The virtual tributary payload can float within the VT SPE

The virtual tributary payload can float within the VT SPE


Broadband services

Although low-level non-SONET tributaries can carry many types of traffic including ATM, some types of service require more bandwidth than can be accommodated by a single STS-1 payload (high volume ATM, for example). For services that require a large bandwidth, multiple STS-N synchronous payload envelopes can be effectively merged into a single much larger data pipe using contiguous concatenation. ATM traffic is typically carried in an OC-12c, for example, which is created by concatenating the payload of four STS-3c signals.
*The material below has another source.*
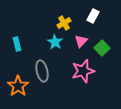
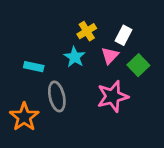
white rectangle: (93, 16) -> (123, 35), moved
cyan rectangle: (17, 44) -> (34, 67), moved, turned -64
Each STS-3c payload is in turn created by concatenating the payload of three STS-1 signals.

The advantage of performing this concatenation is that a 600 Mbps ATM signal can effectively be accommodated within a single synchronous payload envelope within the OC-12c. When STS-1 SPEs are concatenated, the payload pointer in the first frame points to the beginning of the frame's SPE, but all three SPEs are aligned to the pointer in the first frame in order to create a contiguous payload envelope. The payload pointers in the remaining two frames do not contain pointer information. Instead, they contain a concatenation indicator (CI) that identifies the current frame's payload as part of a larger, concatenated payload. The other path overhead bytes in the last two frames are replaced by data bytes. A similar process takes place when concatenating four STS-3c SPEs to form an OC-12C SPE (see below).


An OC-12c frame can carry ATM data at a data rate of 599.04 Mbps

An OC-12c frame can carry ATM data at a data rate of 599.04 Mbps


Synchronising the network

All network elements in a SONET network are synchronised to one or more central reference clocks (known as stratum 1 sources) that generate clock signals in accordance with ANSI recommendation T1.101. These clock signals must be distributed throughout the entire network using a hierarchical structure, as shown in the illustration below. Each network element will carry out its operations based on the most accurate clock signal available to it. The timing sources available to a network element include the timing signal generated by a stratum 3 or better caesium (atomic) clock located in the same central office as the network element, or (for network elements in smaller central offices or remote sites) a timing signal derived from high-speed incoming signals (OC-12 or above). In the absence of other sources of timing, a network element may temporarily fall back on its own internal stratum 3 clock signal until a better quality external timing source becomes available.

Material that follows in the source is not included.